CREATE TABLE _presentation
(
database integer NOT NULL,
type integer NOT NULL,
version integer NOT NULL,
time bigint NOT NULL,
uid integer NOT NULL,
"value" text NOT NULL,
CONSTRAINT _presentation_pkey PRIMARY KEY (database, type, version)
);
CREATE TABLE _database
(
id serial NOT NULL,
"name" character varying(16) NOT NULL,
title character varying(80) NOT NULL,
authentication integer NOT NULL,
auto_schema_changes integer NOT NULL,
css_version integer NOT NULL DEFAULT (-1),
layout_version integer NOT NULL DEFAULT (-1),
template_version integer NOT NULL DEFAULT (-1),
uid integer NOT NULL,
is_active integer NOT NULL DEFAULT 1,
CONSTRAINT _database_pkey PRIMARY KEY (id),
CONSTRAINT _database_name_key UNIQUE (name)
);
CREATE TABLE _user
(
id serial NOT NULL,
"login" character varying(80) NOT NULL,
full_name character varying(80) NOT NULL,
"password" character varying(80) NOT NULL,
CONSTRAINT _user_pkey PRIMARY KEY (id),
CONSTRAINT _user_login_key UNIQUE (login)
);
CREATE TABLE DB_annotation
(
id serial NOT NULL,
node integer NOT NULL,
parent integer,
date character varying(80) NOT NULL,
"text" character varying(4000) NOT NULL,
uid integer NOT NULL,
CONSTRAINT DB_annotation_pkey PRIMARY KEY (id)
);
CREATE TABLE DB_data
(
id serial NOT NULL,
schema integer NOT NULL,
parent integer NOT NULL,
entry integer NOT NULL,
"value" text,
timesequence integer NOT NULL DEFAULT (-1),
CONSTRAINT DB_data_pkey PRIMARY KEY (id)
);
CREATE TABLE DB_pages
(
id serial NOT NULL,
"name" character varying(255) NOT NULL,
"content" text NOT NULL,
"timestamp" bigint NOT NULL,
uid integer NOT NULL,
CONSTRAINT DB_pages_pkey PRIMARY KEY (id)
);
CREATE TABLE DB_schema
(
id integer NOT NULL,
"type" integer NOT NULL,
"name" character varying(255) NOT NULL,
parent integer NOT NULL,
uid integer NOT NULL,
CONSTRAINT DB_schema_pkey PRIMARY KEY (id),
CONSTRAINT DB_schema_name_parent_key UNIQUE (name, parent)
);
CREATE TABLE DB_timesequence
(
id serial NOT NULL,
start integer NOT NULL,
stop integer NOT NULL,
CONSTRAINT DB_timesequence_pkey PRIMARY KEY (id, start)
);
There are also some views defined on the raw tables above: DB_vdata contains one row for each node, time interval and associated annotations.

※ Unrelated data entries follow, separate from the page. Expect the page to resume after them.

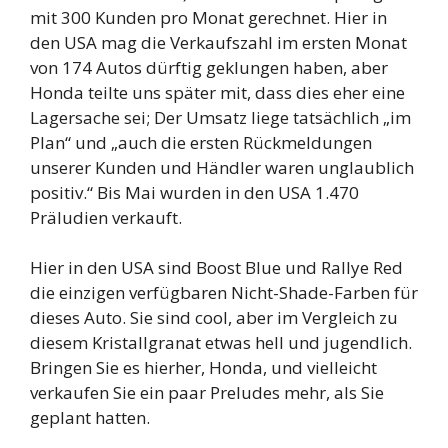
mit 300 Kunden pro Monat gerechnet. Hier in
den USA mag die Verkaufszahl im ersten Monat
von 174 Autos dürftig geklungen haben, aber
Honda teilte uns später mit, dass dies eher eine
Lagersache sei; Der Umsatz liege tatsächlich „im
Plan“ und „auch die ersten Rückmeldungen
unserer Kunden und Händler waren unglaublich
positiv.“ Bis Mai wurden in den USA 1.470
Präludien verkauft.
Hier in den USA sind Boost Blue und Rallye Red
die einzigen verfügbaren Nicht-Shade-Farben für
dieses Auto. Sie sind cool, aber im Vergleich zu
diesem Kristallgranat etwas hell und jugendlich.
Bringen Sie es hierher, Honda, und vielleicht
verkaufen Sie ein paar Preludes mehr, als Sie
geplant hatten.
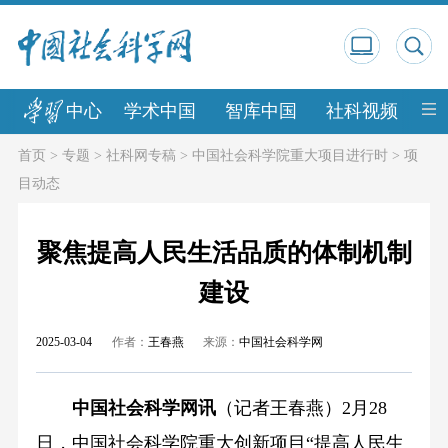
中心
学术中国
智库中国
社科视频
中
首页
>
专题
>
社科网专稿
>
中国社会科学院重大项目进行时
>
项
目动态
聚焦提高人民生活品质的体制机制
建设
2025-03-04
作者：
王春燕
来源：
中国社会科学网
中国社会科学网讯
（记者王春燕）2月28
日，中国社会科学院重大创新项目“提高人民生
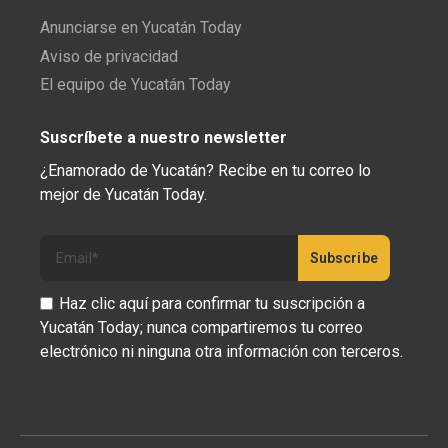
Anunciarse en Yucatán Today
Aviso de privacidad
El equipo de Yucatán Today
Suscríbete a nuestro newsletter
¿Enamorado de Yucatán? Recibe en tu correo lo
mejor de Yucatán Today.
Haz clic aquí para confirmar tu suscripción a
Yucatán Today; nunca compartiremos tu correo
electrónico ni ninguna otra información con terceros.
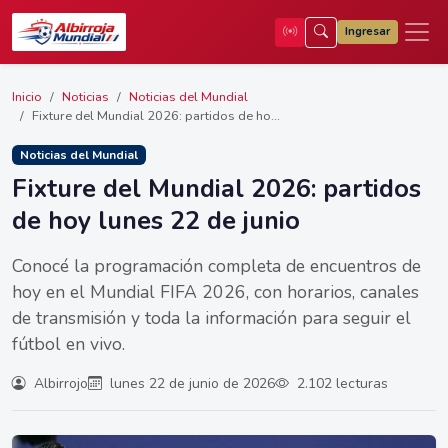
Ingresar
Inicio
Noticias
Noticias del Mundial
Fixture del Mundial 2026: partidos de ho...
Noticias del Mundial
Fixture del Mundial 2026: partidos
de hoy lunes 22 de junio
Conocé la programación completa de encuentros de
hoy en el Mundial FIFA 2026, con horarios, canales
de transmisión y toda la información para seguir el
fútbol en vivo.
Albirrojo
lunes 22 de junio de 2026
2.102 lecturas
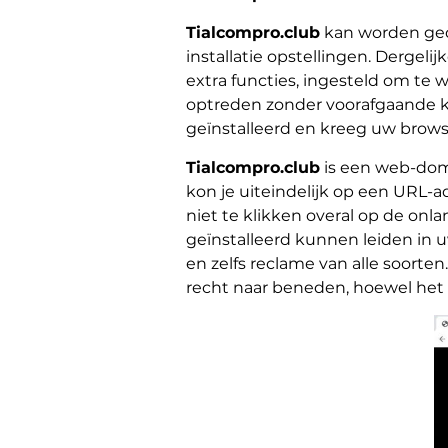
Tialcompro.club
kan worden gedi
installatie opstellingen. Dergel
extra functies, ingesteld om te 
optreden zonder voorafgaande k
geïnstalleerd en kreeg uw browse
Tialcompro.club
is een web-dome
kon je uiteindelijk op een URL-ad
niet te klikken overal op de on
geïnstalleerd kunnen leiden in 
en zelfs reclame van alle soorte
recht naar beneden, hoewel het k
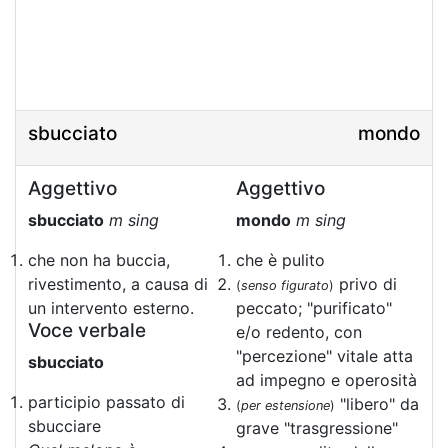
sbucciato
mondo
Aggettivo
Aggettivo
sbucciato
m sing
mondo
m sing
che non ha buccia,
che è pulito
rivestimento, a causa di
privo di
(
senso figurato
)
un intervento esterno.
peccato; "purificato"
Voce verbale
e/o redento, con
"percezione" vitale atta
sbucciato
ad impegno e operosità
participio passato di
"libero" da
(
per estensione
)
sbucciare
grave "trasgressione"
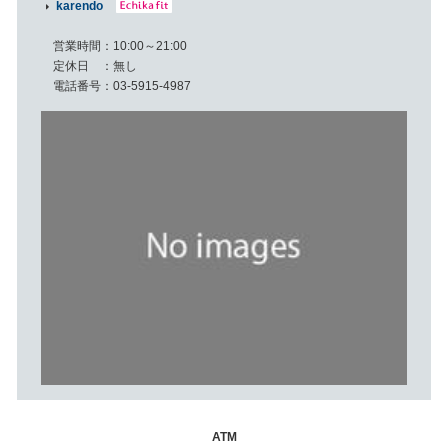
karendo
営業時間
10:00～21:00
定休日
無し
電話番号
03-5915-4987
ATM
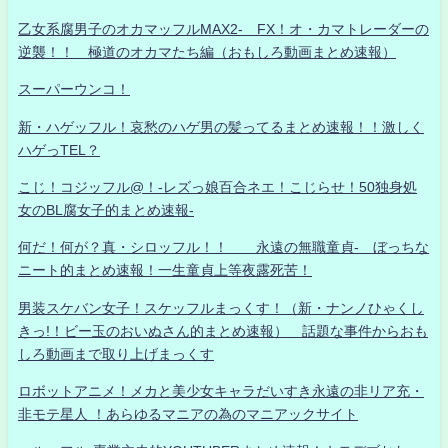
乙女系腐男子のオカマッフルMAX2- FX！オ・カマトレーダーの
逆襲！！ 極道のオカマたち編（おもしろ動画まとめ速報）
スーパーウンコ！
新・ハゲッフル！哀愁のハゲ男の髪ってるまとめ速報！！激しく
ハゲっTEL？
こじ！コジッフル@！-レズっ娘百合ネエ！こじらせ！50独身処
女のBL腐女子的まとめ速報-
何だ！何が？真・シロッフル！！ 永遠の無職童貞- ぼっちな
ニート的まとめ速報！一生童貞上等夜露死苦！
男装スケバン女子！スケッフルまっくす！（新・ナンノひゃくし
きっ!！ビー玉のおいぬさん的まとめ速報） 話題な事件からおも
しろ動画まで取り上げまっくす
ロボットアニメ！メカと美少女キャラだいすき永遠の非リア充・
非モテ星人 ！あらゆるマニアの為のマニアックサイト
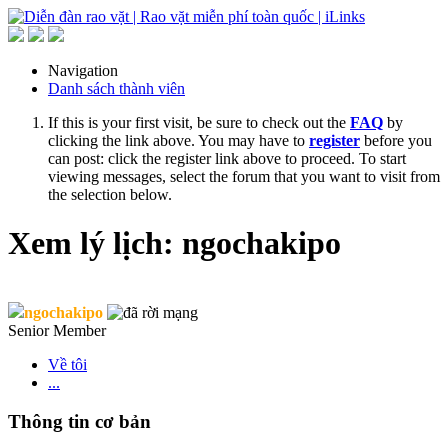
Navigation
Danh sách thành viên
If this is your first visit, be sure to check out the
FAQ
by
clicking the link above. You may have to
register
before you
can post: click the register link above to proceed. To start
viewing messages, select the forum that you want to visit from
the selection below.
Xem lý lịch: ngochakipo
ngochakipo
Senior Member
Về tôi
...
Thông tin cơ bản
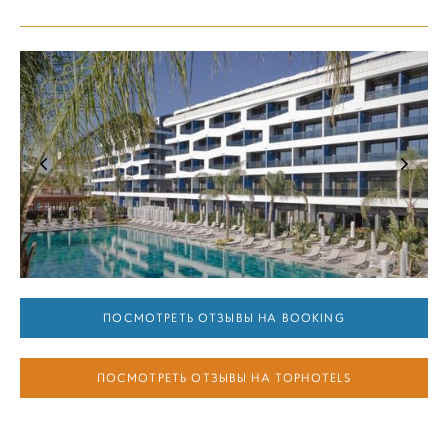
ПОСМОТРЕТЬ ОТЗЫВЫ НА BOOKING
ПОСМОТРЕТЬ ОТЗЫВЫ НА TOPHOTELS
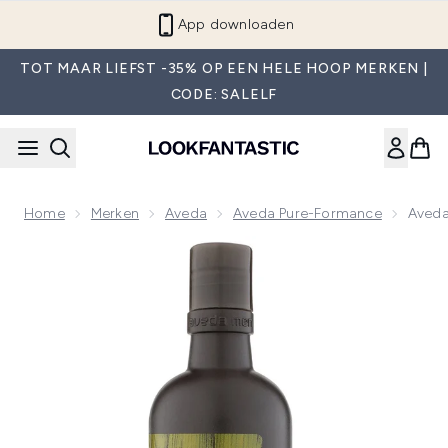
Overslaan naar de hoofdinhou
App downloaden
TOT MAAR LIEFST -35% OP EEN HELE HOOP MERKEN |
CODE: SALELF
Home
Merken
Aveda
Aveda Pure-Formance
Aveda
Now showing image 1 Aveda Men Pure-Formance Shampoo 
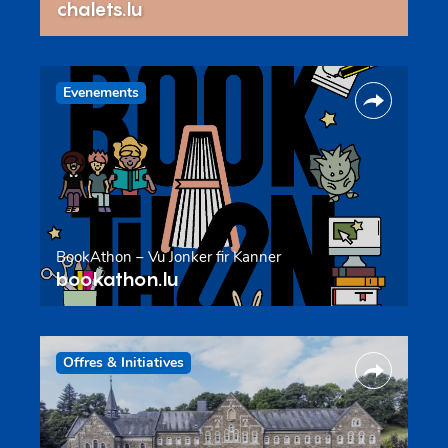
chalets.lu
Evenements
BookAthon – Vu Jonker fir Kanner
bookathon.lu
Offres & Initiatives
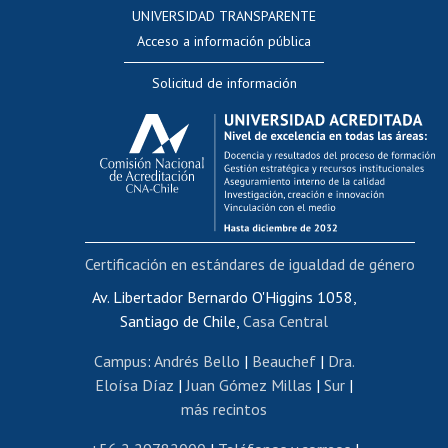
UNIVERSIDAD TRANSPARENTE
Perfeccionamiento
Acceso a información pública
Editar Portafolio Académico
Solicitud de información
Evaluación docente
Calificación académica
Postulación al AUCAI
Funcionarias/os
Cursos internos de capacitación
Bienestar del personal
Certificación en estándares de igualdad de género
Portal de movilidad interna
Certificado de renta
Av. Libertador Bernardo O'Higgins 1058,
Santiago de Chile,
Casa Central
Certificado de renta honorarios
Gestión de correo uchile
Campus
:
Andrés Bello
|
Beauchef
|
Dra.
Editar páginas blancas
Eloísa Díaz
|
Juan Gómez Millas
|
Sur
|
más recintos
Extranjeras/os
Revalidación y reconocimiento de títulos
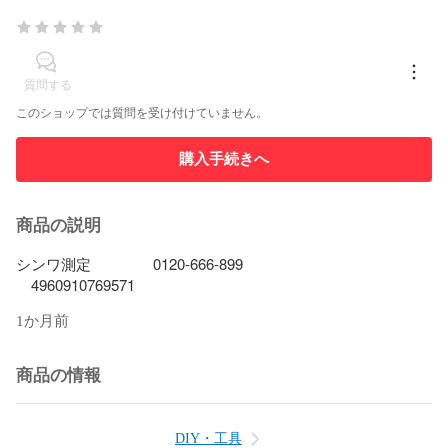
質問する
このショップでは質問を受け付けていません。
購入手続きへ
商品の説明
シンワ測定　    　    0120-666-899　  

　4960910769571
1か月前
商品の情報
DIY・工具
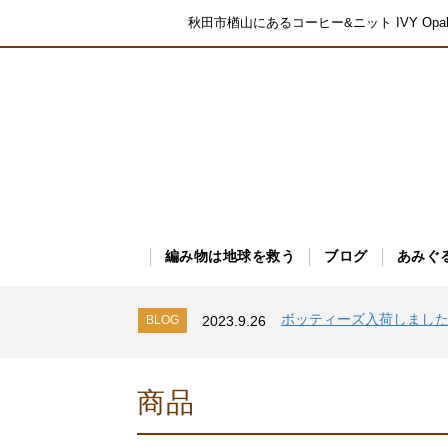
秋田市楢山にあるコーヒー&ニット IVY O
編み物は地球を救う
ブログ
あみぐ
シャーフパーテ１５シリ
BLOG
2023.9.26
編み寺で靴下ドン！
BLOG
2023.9.27
ボッティーズ入荷しまし
BLOG
2023.9.26
シャーフパーテ１５シリ
BLOG
2023.9.26
編み寺で靴下ドン！
BLOG
2023.9.27
商品
ボッティーズ入荷しまし
BLOG
2023.9.26
シャーフパーテ１５シリ
BLOG
2023.9.26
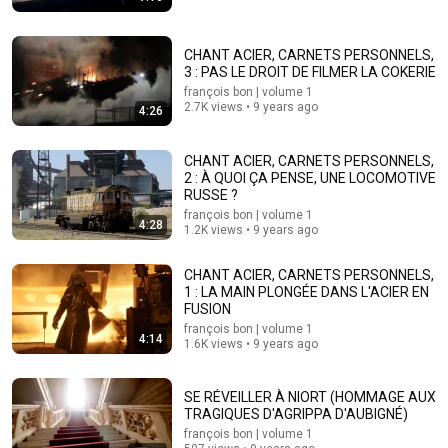
CHANT ACIER, CARNETS PERSONNELS,
3 : PAS LE DROIT DE FILMER LA COKERIE
françois bon | volume 1
2.7K views • 9 years ago
4:26
CHANT ACIER, CARNETS PERSONNELS,
34:26
2 : À QUOI ÇA PENSE, UNE LOCOMOTIVE
RUSSE ?
Maryse DASSIN témoigne : « JOE s’est suicidé à la
françois bon | volume 1
4:28
cocaīne »
1.2K views • 9 years ago
L'invité
•
504K views
CHANT ACIER, CARNETS PERSONNELS,
1 : LA MAIN PLONGÉE DANS L'ACIER EN
FUSION
françois bon | volume 1
4:14
1.6K views • 9 years ago
SE RÉVEILLER À NIORT (HOMMAGE AUX
TRAGIQUES D'AGRIPPA D'AUBIGNÉ)
françois bon | volume 1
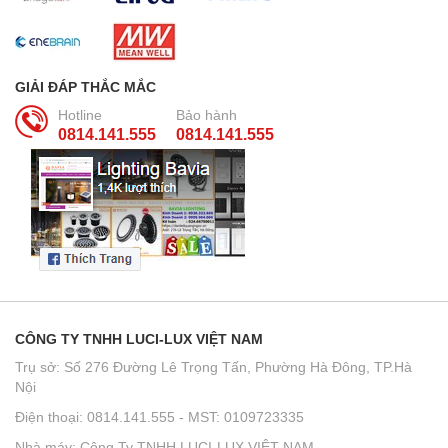
GIẢI ĐÁP THẮC MẮC
Hotline
Bảo hành
0814.141.555
0814.141.555
CÔNG TY TNHH LUCI-LUX VIỆT NAM
Trụ sở: Số 276 Đường Lê Trọng Tấn, Phường Hà Đông, TP.Hà
Nội
Điện thoại: 0814.141.555 - MST: 0109723335
Nhà máy: Công Ty TNHH LUCI-LUX VIỆT NAM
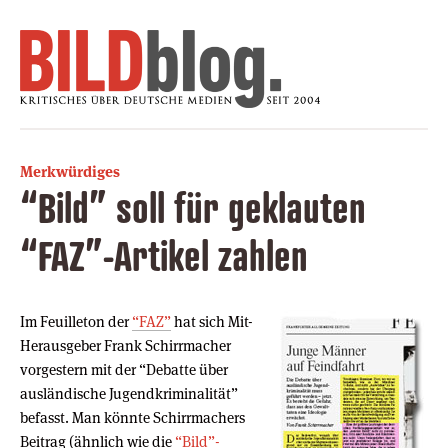
Merkwürdiges
“Bild” soll für geklauten
“FAZ”-Artikel zahlen
Im Feuilleton der
“FAZ”
hat sich Mit-
Herausgeber Frank Schirrmacher
vorgestern mit der “Debatte über
ausländische Jugendkriminalität”
befasst. Man könnte Schirrmachers
Beitrag (ähnlich wie die
“Bild”-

This is used in the main function that fetches DatabaseNodes from the database by node id (DatabaseReader.java). DB_veindex collects the maximum number of nodes matching a given schema node for each (schema, entry) pair. This is used to evaluate queries that involve node position constraints (QueryEvaluator.java).
CREATE VIEW DB_vdata AS
SELECT d.id AS n_id,
d.parent AS n_parent,
d.schema AS n_schema,
d.entry AS n_entry,
d.value AS n_value,
t.start AS t_start,
t.stop AS t_stop,
a.id AS a_id,
a.date AS a_date,
a.uid AS a_uid,
a.text AS a_text
FROM DB_data d
LEFT JOIN DB_timesequence t ON d."timesequence" = t.id
LEFT JOIN DB_annotation a ON d.id = a.node;
CREATE VIEW DB_veindex AS
SELECT q.entry, q.schema, max(q.cnt) AS max_count
FROM ( SELECT DB_data.entry,
DB_data.parent,
DB_data.schema,
count(*) AS cnt
FROM DB_data
WHERE DB_data.schema >= 0
GROUP BY DB_data.entry, DB_data.parent, DB_data.schema) q
GROUP BY q.entry, q.schema;
MySQL is also supported (but not extensively tested). The schemas are similar but not identical to the above; see MySQLDatabaseConnector.java for the differences.